DATASET section start

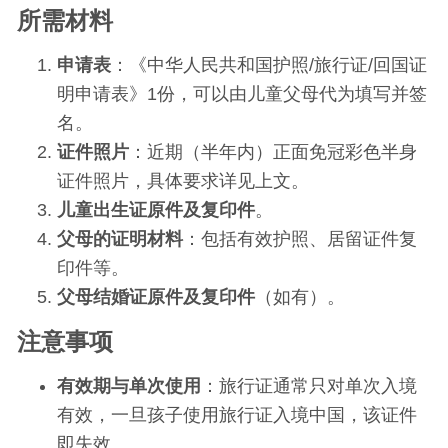
所需材料
申请表
：《中华人民共和国护照/旅行证/回国证
明申请表》1份，可以由儿童父母代为填写并签
名​​​​。
证件照片
：近期（半年内）正面免冠彩色半身
证件照片，具体要求详见上文​​​​。
儿童出生证原件及复印件
​​。
父母的证明材料
：包括有效护照、居留证件复
印件等​​。
父母结婚证原件及复印件
（如有）​​。
注意事项
有效期与单次使用
：旅行证通常只对单次入境
有效，一旦孩子使用旅行证入境中国，该证件
即失效。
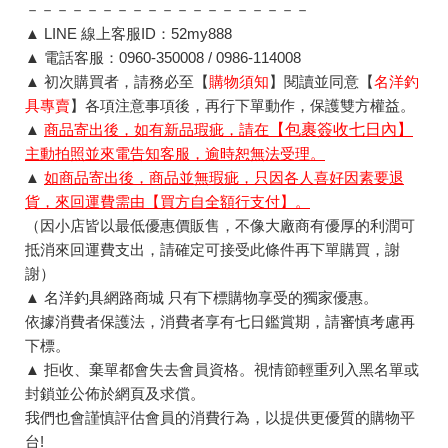
－－－－－－－－－－－－－－－－－－－
▲ LINE 線上客服ID：52my888
▲ 電話客服：0960-350008 / 0986-114008
▲ 初次購買者，請務必至【
購物須知
】閱讀並同意【
名洋釣
具專賣
】各項注意事項後，再行下單動作，保護雙方權益。
▲
商品寄出後，如有新品瑕疵，請在
【包裹簽收七日內】
主動拍照並來電告知客服，逾時恕無法受理。
▲
如商品寄出後，商品並無瑕疵，只因各人喜好因素要退
貨，來回運費需由【買方自全額行支付】。
（因小店皆以最低優惠價販售，不像大廠商有優厚的利潤可
抵消來回運費支出，請確定可接受此條件再下單購買，謝
謝）
▲ 名洋釣具網路商城 只有下標購物享受的獨家優惠。
依據消費者保護法，消費者享有七日鑑賞期，請審慎考慮再
下標。
▲ 拒收、棄單都會失去會員資格。視情節輕重列入黑名單或
封鎖並公佈於網頁及求償。
我們也會謹慎評估會員的消費行為，以提供更優質的購物平
台!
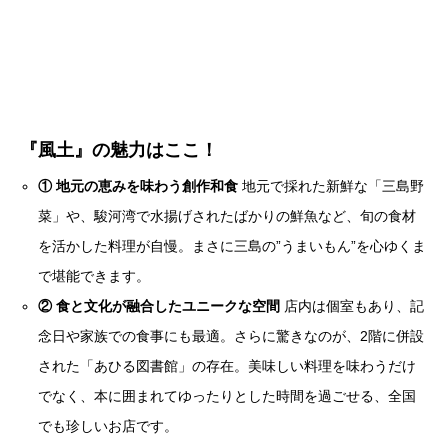
『風土』の魅力はここ！
① 地元の恵みを味わう創作和食
地元で採れた新鮮な「三島野
菜」や、駿河湾で水揚げされたばかりの鮮魚など、旬の食材
を活かした料理が自慢。まさに三島の”うまいもん”を心ゆくま
で堪能できます。
② 食と文化が融合したユニークな空間
店内は個室もあり、記
念日や家族での食事にも最適。さらに驚きなのが、2階に併設
された「あひる図書館」の存在。美味しい料理を味わうだけ
でなく、本に囲まれてゆったりとした時間を過ごせる、全国
でも珍しいお店です。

DATASET section end

WORK INSTRUCTION:
Your answer should hold every record above, printed exactly and free of pictures.

OUTPUT OF THE EXERCISE:
所需材料
申请表
：《中华人民共和国护照/旅行证/回国证
明申请表》1份，可以由儿童父母代为填写并签
名​​​​。
证件照片
：近期（半年内）正面免冠彩色半身
证件照片，具体要求详见上文​​​​。
儿童出生证原件及复印件
​​。
父母的证明材料
：包括有效护照、居留证件复
印件等​​。
父母结婚证原件及复印件
（如有）​​。
注意事项
有效期与单次使用
：旅行证通常只对单次入境
有效，一旦孩子使用旅行证入境中国，该证件
即失效。
－－－－－－－－－－－－－－－－－－－
▲ LINE 線上客服ID：52my888
▲ 電話客服：0960-350008 / 0986-114008
▲ 初次購買者，請務必至【
購物須知
】閱讀並同意【
名洋釣
具專賣
】各項注意事項後，再行下單動作，保護雙方權益。
▲
商品寄出後，如有新品瑕疵，請在
【包裹簽收七日內】
主動拍照並來電告知客服，逾時恕無法受理。
▲
如商品寄出後，商品並無瑕疵，只因各人喜好因素要退
貨，來回運費需由【買方自全額行支付】。
（因小店皆以最低優惠價販售，不像大廠商有優厚的利潤可
抵消來回運費支出，請確定可接受此條件再下單購買，謝
謝）
▲ 名洋釣具網路商城 只有下標購物享受的獨家優惠。
依據消費者保護法，消費者享有七日鑑賞期，請審慎考慮再
下標。
▲ 拒收、棄單都會失去會員資格。視情節輕重列入黑名單或
封鎖並公佈於網頁及求償。
我們也會謹慎評估會員的消費行為，以提供更優質的購物平
台!
『風土』の魅力はここ！
① 地元の恵みを味わう創作和食
地元で採れた新鮮な「三島野
菜」や、駿河湾で水揚げされたばかりの鮮魚など、旬の食材
を活かした料理が自慢。まさに三島の”うまいもん”を心ゆくま
で堪能できます。
② 食と文化が融合したユニークな空間
店内は個室もあり、記
念日や家族での食事にも最適。さらに驚きなのが、2階に併設
された「あひる図書館」の存在。美味しい料理を味わうだけ
でなく、本に囲まれてゆったりとした時間を過ごせる、全国
でも珍しいお店です。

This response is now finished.